_DATA SHOWN_
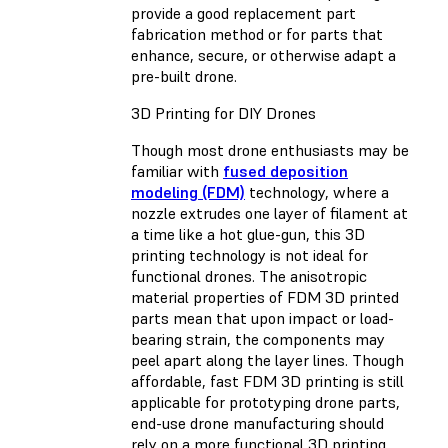
provide a good replacement part
fabrication method or for parts that
enhance, secure, or otherwise adapt a
pre-built drone.
3D Printing for DIY Drones
Though most drone enthusiasts may be
familiar with
fused deposition
modeling (FDM)
technology, where a
nozzle extrudes one layer of filament at
a time like a hot glue-gun, this 3D
printing technology is not ideal for
functional drones. The anisotropic
material properties of FDM 3D printed
parts mean that upon impact or load-
bearing strain, the components may
peel apart along the layer lines. Though
affordable, fast FDM 3D printing is still
applicable for prototyping drone parts,
end-use drone manufacturing should
rely on a more functional 3D printing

_EXERCISE DIRECTIONS_
Stop after the line containing "affordable, fast FDM 3D printing is still": copy the records exactly from the first line up to there, leaving pictures out.

_EXERCISE RESULT_
provide a good replacement part
fabrication method or for parts that
enhance, secure, or otherwise adapt a
pre-built drone.
3D Printing for DIY Drones
Though most drone enthusiasts may be
familiar with
fused deposition
modeling (FDM)
technology, where a
nozzle extrudes one layer of filament at
a time like a hot glue-gun, this 3D
printing technology is not ideal for
functional drones. The anisotropic
material properties of FDM 3D printed
parts mean that upon impact or load-
bearing strain, the components may
peel apart along the layer lines. Though
affordable, fast FDM 3D printing is still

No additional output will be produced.